Each line below should be retyped exactly, with no pictures.

*** EXERCISE MATERIALS Section Begins ***

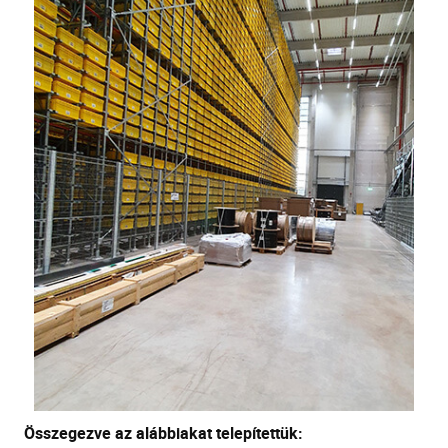
Összegezve az alábbiakat telepítettük:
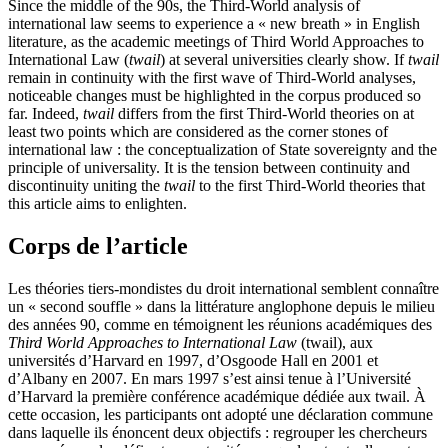
Since the middle of the 90s, the Third-World analysis of
international law seems to experience a « new breath » in English
literature, as the academic meetings of Third World Approaches to
International Law (
twail
) at several universities clearly show. If
twail
remain in continuity with the first wave of Third-World analyses,
noticeable changes must be highlighted in the corpus produced so
far. Indeed,
twail
differs from the first Third-World theories on at
least two points which are considered as the corner stones of
international law : the conceptualization of State sovereignty and the
principle of universality. It is the tension between continuity and
discontinuity uniting the
twail
to the first Third-World theories that
this article aims to enlighten.
Corps de l’article
Les théories tiers-mondistes du droit international semblent connaître
un « second souffle » dans la littérature anglophone depuis le milieu
des années 90, comme en témoignent les réunions académiques des
Third World Approaches to International Law
(
twail
), aux
universités d’Harvard en 1997, d’Osgoode Hall en 2001 et
d’Albany en 2007. En mars 1997 s’est ainsi tenue à l’Université
d’Harvard la première conférence académique dédiée aux
twail
. À
cette occasion, les participants ont adopté une déclaration commune
dans laquelle ils énoncent deux objectifs : regrouper les chercheurs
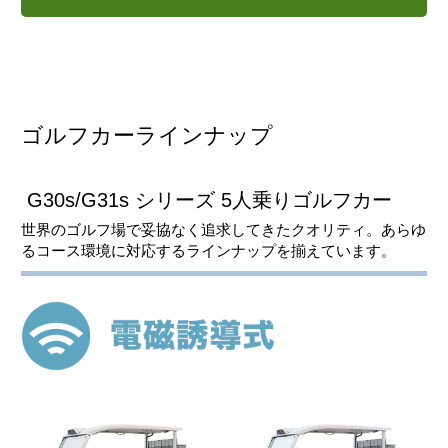
ゴルフカーラインナップ
G30s/G31s シリーズ 5人乗りゴルフカー
世界のゴルフ場で妥協なく追求してきたクオリティ。あらゆ
るコース環境に対応するラインナップを揃えています。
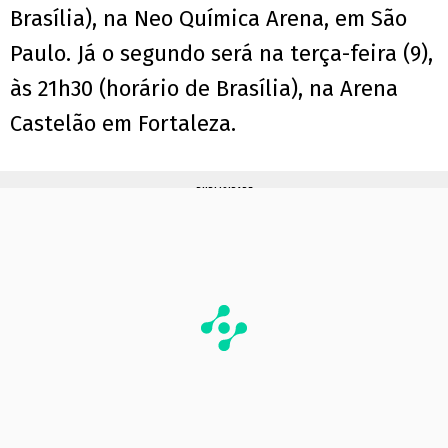
Brasília), na Neo Química Arena, em São
Paulo. Já o segundo será na terça-feira (9),
às 21h30 (horário de Brasília), na Arena
Castelão em Fortaleza.
PUBLICIDADE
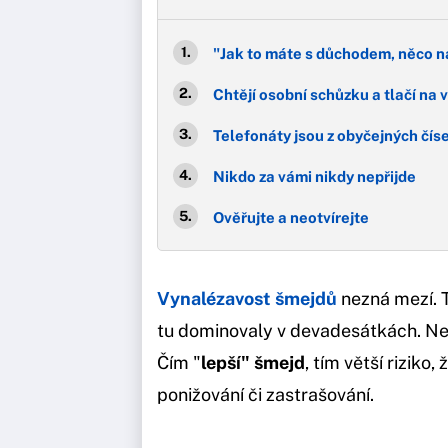
"Jak to máte s důchodem, něco n
Chtějí osobní schůzku a tlačí na 
Telefonáty jsou z obyčejných číse
Nikdo za vámi nikdy nepřijde
Ověřujte a neotvírejte
Vynalézavost šmejdů
nezná mezí. 
tu dominovaly v devadesátkách. Ne
Čím "
lepší" šmejd
, tím větší riziko,
ponižování či zastrašování.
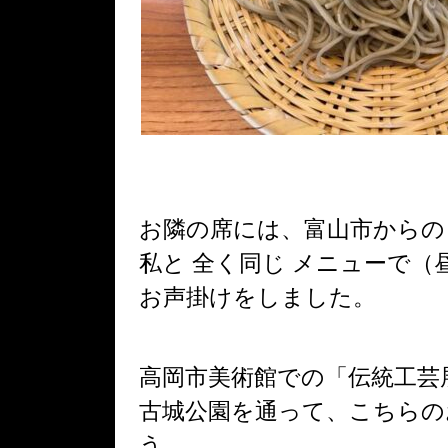
お隣の席には、富山市からの
私と 全く同じ メニューで（
お声掛けをしました。
高岡市美術館での「伝統工芸
古城公園を通って、こちらの
う。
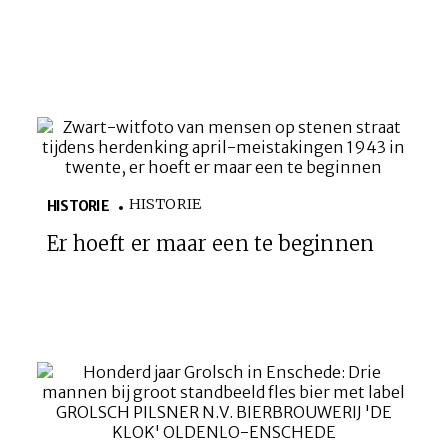
HISTORIE
HISTORIE
Er hoeft er maar een te beginnen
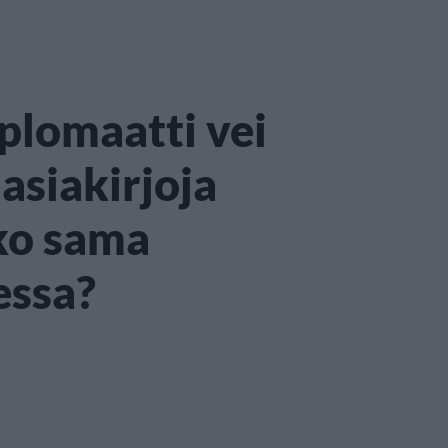
plomaatti vei
 asiakirjoja
iko sama
essa?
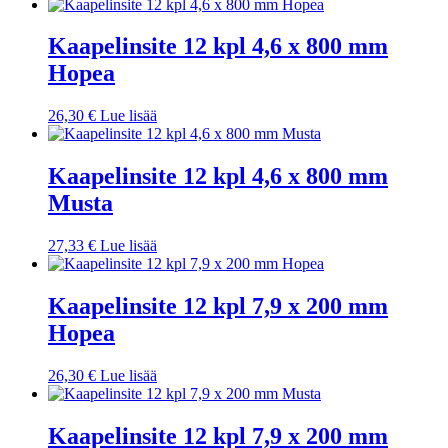
Kaapelinsite 12 kpl 4,6 x 800 mm
Hopea
26,30
€
Lue lisää
Kaapelinsite 12 kpl 4,6 x 800 mm
Musta
27,33
€
Lue lisää
Kaapelinsite 12 kpl 7,9 x 200 mm
Hopea
26,30
€
Lue lisää
Kaapelinsite 12 kpl 7,9 x 200 mm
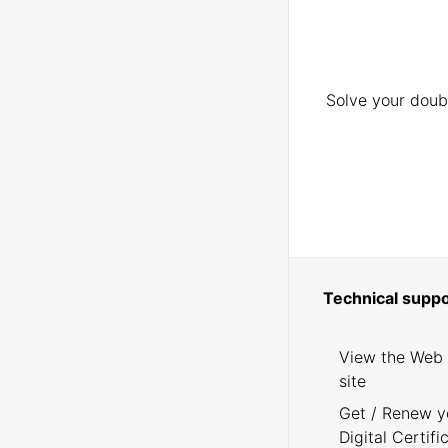
Solve your doubt
Technical suppo
View the Web
site
Get / Renew y
Digital Certifi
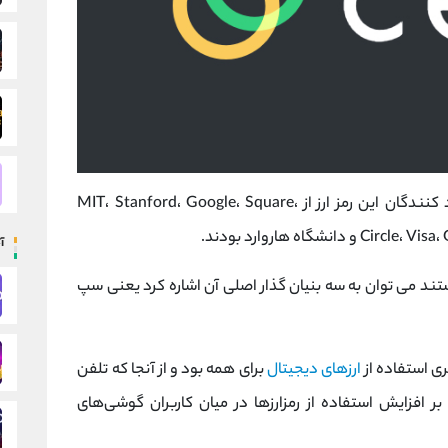
سلو در آوریل 2020 راه‌اندازی شد. خالقان و ایجاد کنندگان این رمز ارز از MIT، Stanford، Google، Square،
اه هاروارد بودند.
آ
تند می توان به سه بنیان گذار اصلی آن اشاره کرد یعنی سپ
ری استفاده از
ارزهای دیجیتال
برای همه بود و از آنجا که تلفن
 افزایش استفاده از رمزارزها در میان کاربران گوشی‌های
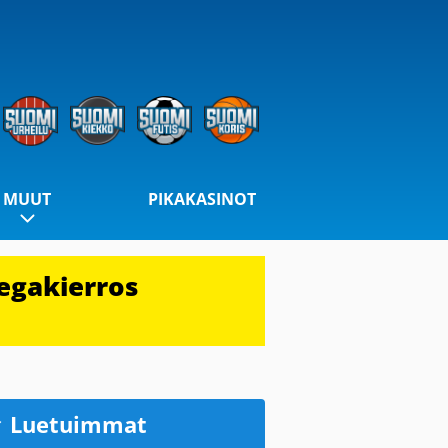
MUUT
PIKAKASINOT
egakierros
Luetuimmat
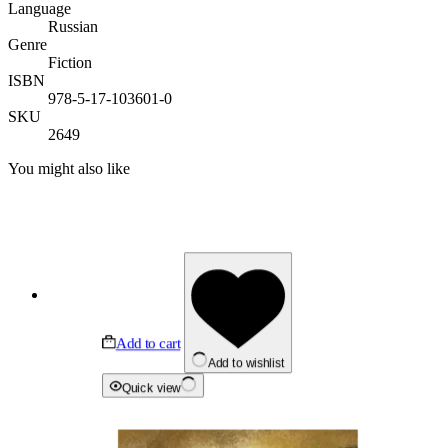
Language
Russian
Genre
Fiction
ISBN
978-5-17-103601-0
SKU
2649
You might also like
Add to cart
Add to wishlist
Quick view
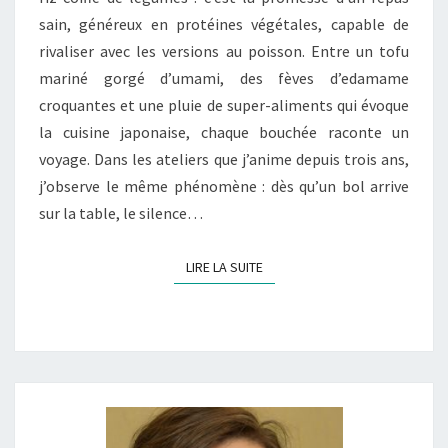
sain, généreux en protéines végétales, capable de
LE
rivaliser avec les versions au poisson. Entre un tofu
PLEIN
mariné gorgé d’umami, des fèves d’edamame
DE
croquantes et une pluie de super-aliments qui évoque
PROTÉINES
la cuisine japonaise, chaque bouchée raconte un
voyage. Dans les ateliers que j’anime depuis trois ans,
j’observe le même phénomène : dès qu’un bol arrive
sur la table, le silence…
LIRE LA SUITE
LIRE LA SUITE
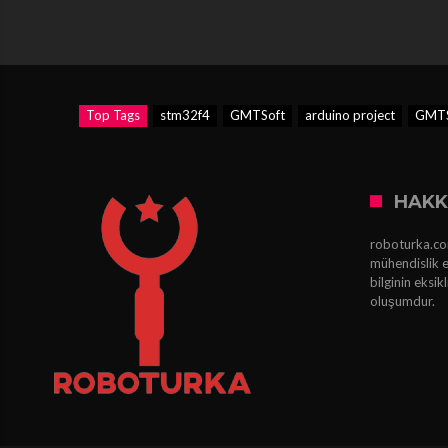
Top Tags
stm32f4
GMTSoft
arduino project
GMTS
HAKK
roboturka.com
mühendislik e
bilginin eksi
oluşumdur.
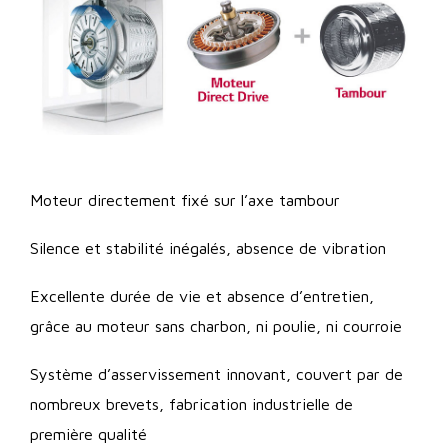
Moteur directement fixé sur l’axe tambour
Silence et stabilité inégalés, absence de vibration
Excellente durée de vie et absence d’entretien,
grâce au moteur sans charbon, ni poulie, ni courroie
Système d’asservissement innovant, couvert par de
nombreux brevets, fabrication industrielle de
première qualité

*** EXERCISE MATERIALS Section Ends ***

* WORKED SOLUTION
Összegezve az alábbiakat telepítettük:
Since the middle of the 90s, the Third-World analysis of
international law seems to experience a « new breath » in English
literature, as the academic meetings of Third World Approaches to
International Law (
twail
) at several universities clearly show. If
twail
remain in continuity with the first wave of Third-World analyses,
noticeable changes must be highlighted in the corpus produced so
far. Indeed,
twail
differs from the first Third-World theories on at
least two points which are considered as the corner stones of
international law : the conceptualization of State sovereignty and the
principle of universality. It is the tension between continuity and
discontinuity uniting the
twail
to the first Third-World theories that
this article aims to enlighten.
Corps de l’article
Les théories tiers-mondistes du droit international semblent connaître
un « second souffle » dans la littérature anglophone depuis le milieu
des années 90, comme en témoignent les réunions académiques des
Third World Approaches to International Law
(
twail
), aux
universités d’Harvard en 1997, d’Osgoode Hall en 2001 et
d’Albany en 2007. En mars 1997 s’est ainsi tenue à l’Université
d’Harvard la première conférence académique dédiée aux
twail
. À
cette occasion, les participants ont adopté une déclaration commune
dans laquelle ils énoncent deux objectifs : regrouper les chercheurs
ゴルフカーラインナップ
G30s/G31s シリーズ 5人乗りゴルフカー
世界のゴルフ場で妥協なく追求してきたクオリティ。あらゆ
るコース環境に対応するラインナップを揃えています。
Brasília), na Neo Química Arena, em São
Paulo. Já o segundo será na terça-feira (9),
às 21h30 (horário de Brasília), na Arena
Castelão em Fortaleza.
PUBLICIDADE
"Jak to máte s důchodem, něco n
Chtějí osobní schůzku a tlačí na 
Telefonáty jsou z obyčejných číse
Nikdo za vámi nikdy nepřijde
Ověřujte a neotvírejte
Vynalézavost šmejdů
nezná mezí. 
tu dominovaly v devadesátkách. Ne
Čím "
lepší" šmejd
, tím větší riziko,
ponižování či zastrašování.
お隣の席には、富山市からの
私と 全く同じ メニューで（
お声掛けをしました。
高岡市美術館での「伝統工芸
古城公園を通って、こちらの
う。
HISTORIE
HISTORIE
Er hoeft er maar een te beginnen
plomaatti vei
 asiakirjoja
iko sama
essa?
Kaapelinsite 12 kpl 4,6 x 800 mm
Hopea
26,30
€
Lue lisää
Kaapelinsite 12 kpl 4,6 x 800 mm
Musta
27,33
€
Lue lisää
Kaapelinsite 12 kpl 7,9 x 200 mm
Hopea
26,30
€
Lue lisää
Kaapelinsite 12 kpl 7,9 x 200 mm
Solve your doubt
Technical suppo
View the Web
site
Get / Renew y
Digital Certifi
سلو در آوریل 2020 راه‌اندازی شد. خالقان و ایجاد کنندگان این رمز ارز از MIT، Stanford، Google، Square،
اه هاروارد بودند.
آ
تند می توان به سه بنیان گذار اصلی آن اشاره کرد یعنی سپ
ری استفاده از
ارزهای دیجیتال
برای همه بود و از آنجا که تلفن
 افزایش استفاده از رمزارزها در میان کاربران گوشی‌های
MUUT
PIKAKASINOT
egakierros
Luetuimmat
Language
Russian
Genre
Fiction
ISBN
978-5-17-103601-0
SKU
2649
You might also like
Add to cart
Add to wishlist
Quick view
sain, généreux en protéines végétales, capable de
LE
rivaliser avec les versions au poisson. Entre un tofu
PLEIN
mariné gorgé d’umami, des fèves d’edamame
DE
croquantes et une pluie de super-aliments qui évoque
PROTÉINES
la cuisine japonaise, chaque bouchée raconte un
voyage. Dans les ateliers que j’anime depuis trois ans,
j’observe le même phénomène : dès qu’un bol arrive
sur la table, le silence…
LIRE LA SUITE
LIRE LA SUITE
Top Tags
stm32f4
GMTSoft
arduino project
GMTS
HAKK
roboturka.com
mühendislik e
bilginin eksi
oluşumdur.
Moteur directement fixé sur l’axe tambour
Silence et stabilité inégalés, absence de vibration
Excellente durée de vie et absence d’entretien,
grâce au moteur sans charbon, ni poulie, ni courroie
Système d’asservissement innovant, couvert par de
nombreux brevets, fabrication industrielle de
première qualité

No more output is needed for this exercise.